Koperasi didirikan untuk memberikan manfaat untuk seluruh anggota dan masyarakat
setempat tanpa merugikan mereka. Sebagai lembaga ekonomi, koperasi juga
memiliki tujuan untuk memperoleh keuntungan. Namun, konteks keuntungan dalam
koperasi bukanlah keuntungan seperti yang dimaksudkan perusahaan-perusahaan
swasta. Keuntungan di dalam koperasi tercapai apabila anggotanya memperoleh
keuntungan dari kemudahan yang diperolehnya selama menjadi anggota. Intinya,
suatu koperasi akan dikatakan untung apabila berhasil meningkatkan kemakmuran
perekonomian anggotanya.
1.
Pengertian dan Jati Diri Koperasi
Menurut
Cooperative Identity Statement, International Cooperative Alliance (ICA) pada
tahun 1995 menyebutkan bahwa pengertian koperasi adalah sebuah perkumpulan
otonom dari orang-orang yang bersatu secara sukarela untuk memenuhi kebutuhan
bersama ekonomi, sosial, dan kebutuhan dan aspirasi budaya melalui usaha
bersama yang dimiliki dan dikendalikan secara demokratis. Sedangkan menurut
Undang-Undang yang berlaku di negara kita sendiri, yakni Undang-Undang Nomor 25
Tahun 1992, koperasi didefinisikan sebagai badan usaha yang beranggotakan orang
seorang atau badan hokum koperasi dengan melandaskan kegiatannya berdasarkan
prinsip koperasi sekaligus sebagai gerakan ekonomi rakyat yang berdasarkan atas
asas kekeluargaan.
Dalam
beroperasinya, koperasi didasarkan pada nilai-nilai menolong diri sendiri,
tanggung jawab sendiri, demokrasi, kesetaraan, keadilan dan solidaritas. Para
anggota koperasi pun percaya pada nilai-nilai etis dari kejujuran, keterbukaan,
tanggung jawab sosial dan kepedulian terhadap orang lain. Selain itu, menurut International Cooperative Alliance (ICA),
koperasi memiliki empat asas pokok, yakni keanggotaan sukarela, satu anggota
memiliki satu suara, bunga atas modal terbatas, dan pembagian SHU sessuai
dengan partisipasi transaksi anggota dengan koperasinya.
Dalam
prakteknya, koperasi juga memiliki prinsip-prinsip yang dijadikan pedoman.

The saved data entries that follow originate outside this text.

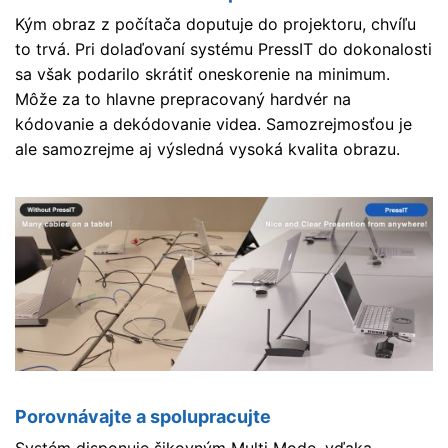
Kým obraz z počítača doputuje do projektoru, chvíľu
to trvá. Pri dolaďovaní systému PressIT do dokonalosti
sa však podarilo skrátiť oneskorenie na minimum.
Môže za to hlavne prepracovaný hardvér na
kódovanie a dekódovanie videa. Samozrejmosťou je
ale samozrejme aj výsledná vysoká kvalita obrazu.
Porovnávajte a spolupracujte
Systém disponuje šikovným Multi Mode, vďaka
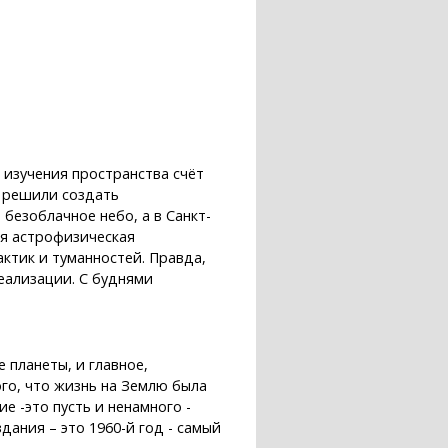
о изучения пространства счёт
и решили создать
безоблачное небо, а в Санкт-
ая астрофизическая
ктик и туманностей. Правда,
еализации. С буднями
 планеты, и главное,
ого, что жизнь на Землю была
е -это пусть и ненамного -
дания – это 1960-й год - самый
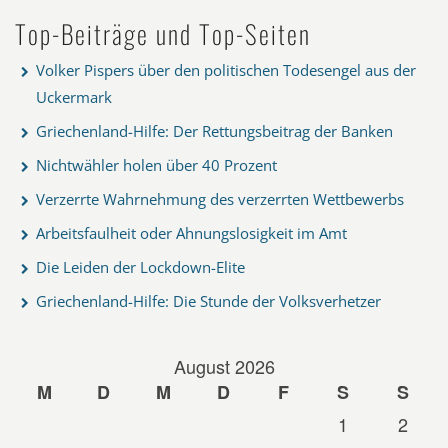
Top-Beiträge und Top-Seiten
Volker Pispers über den politischen Todesengel aus der
Uckermark
Griechenland-Hilfe: Der Rettungsbeitrag der Banken
Nichtwähler holen über 40 Prozent
Verzerrte Wahrnehmung des verzerrten Wettbewerbs
Arbeitsfaulheit oder Ahnungslosigkeit im Amt
Die Leiden der Lockdown-Elite
Griechenland-Hilfe: Die Stunde der Volksverhetzer
August 2026
M
D
M
D
F
S
S
1
2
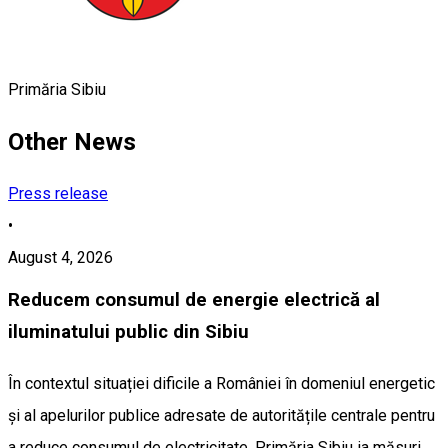
Primăria Sibiu
Other News
Press release
•
August 4, 2026
Reducem consumul de energie electrică al
iluminatului public din Sibiu
În contextul situației dificile a României în domeniul energetic
și al apelurilor publice adresate de autoritățile centrale pentru
a reduce consumul de electricitate, Primăria Sibiu ia măsuri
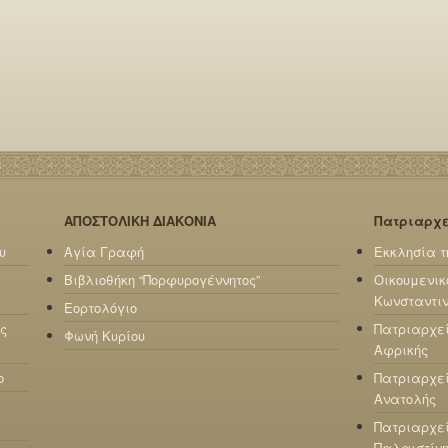
ΑΠΟΣΤΟΛΙΚΗ ΔΙΑΚΟΝΙΑ
Πατριαρχ
υ
Αγία Γραφή
Εκκλησία τ
Βιβλιοθήκη “Πορφυρογέννητος”
Οικουμενικ
Κωνσταντι
Εορτολόγιο
ς
Πατριαρχε
Φωνή Κυρίου
Αφρικής
ο
Πατριαρχεί
Ανατολής
Πατριαρχεί
Παλαιστίν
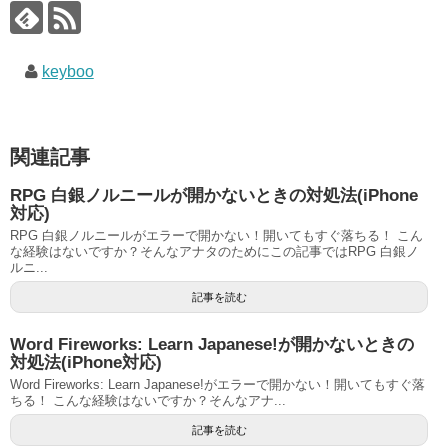
keyboo
関連記事
RPG 白銀ノルニールが開かないときの対処法(iPhone
対応)
RPG 白銀ノルニールがエラーで開かない！開いてもすぐ落ちる！ こん
な経験はないですか？そんなアナタのためにこの記事ではRPG 白銀ノ
ルニ...
記事を読む
Word Fireworks: Learn Japanese!が開かないときの
対処法(iPhone対応)
Word Fireworks: Learn Japanese!がエラーで開かない！開いてもすぐ落
ちる！ こんな経験はないですか？そんなアナ...
記事を読む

Prinsip-prinsip tersebut adalah (1) keanggotaan sukarela dan terbuka, (2)
Pengawasan secara demokratis oleh anggota, (3) Partisipasi ekonomi anggota, (4)
Otonomi dan kemerdekaan, (5) Pendidikan, pelatihan, dan informasi, (6)
Kerjasama antar koperasi dan (7) Kepedulian masyarakat.
2.
Perkembangan
Koperasi di Indonesia
Koperasi
pertama kali lahir pada tahun 1844 di Inggris. Kelahiran ini diawali oleh
sebuah kondisi ekonomi yang dianggap sudah tidak dapat lagi diterima pada saat
itu, yakni kapitalisme. Kapitalisme adalah sebuah sistem ekonomi yang bertumpu
pada kapital, dimana kapital menjadi sebuah faktor penting bagi berjalannya
perekonomian sebuah negara. Hal ini menyebabkan banyaknya perusahaan-perusahaan
yang menggunakan mesin dalam proses produksi dan mulai meninggalkan manusia
sebagai faktor produksi. Kejatuhan dari nilai manusia ini menyebabkan banyaknya
buruh yang tidak sejahtera. Hal inilah yang mendorong munculnya pemikiran
positif dari para buruh untuk melakukan kerjasama dalam pembelian
barang-barang. Pembelian bersama yang terus mereka lakukan tak hanya memberikan
mereka keuntungan dari segi biaya yang dikeluarkan lebih murah, tetapi mereka
sadar bahwa kerjasama yang mereka lakukan merupakan salah satu cara praktis
dalam melawan penindasan kaum kapitalis. Kerjasama ini terus berkembang
sehingga timbul sebuah istilah cooperative
atau koperasi.
Cikal
bakal koperasi muncul di Indonesia pada tahun 1896, ketika Pamong Praja Patih
R. Aria Wiria Atmaja mendirikan sebuah bank untuk para pegawai negeri yang
dinamai Bank Pertolongan Tabungan. Setelah itu, dengan bantuan De Wolffyan
Westerrode, seorang asisten residen Belanda, Bank tersebut diganti menjadi Bank
Pertolongan, Tabungan dan Pertanian agar dapat semakin luas jangkauannya. Bank
tersebut pun direncanakan untuk dijadikan koperasi. Namun sayangnya hal itu
tidak dibolehkan oleh Belanda. Meski dilarang, gerakan koperasi ternyata secara
perlahan menjamur di masyarakat. Dalam rangka mengantisipasinya, pemerintah
Hindia Belanda pun mengeluarkan berbagai peraturan perundangan tentang
perkoperasian yang cenderung mendiskriminasikan tataran hidup berkoperasi.
Mulai
tahun 1908, ketika Budi Utomo lahir, gerakan ekonomi koperasi pun kembali
dihidupkan, terlebih lagi dengan berdirinya Serikat Dagang Islam pada tahun
1927 dan Partai Nasional Indonesia pada tahun 1929 yang turut memperjuangkan
penyebarluasan semangat koperasi. Namun, Belanda kembali mematikan gerakan tersebut.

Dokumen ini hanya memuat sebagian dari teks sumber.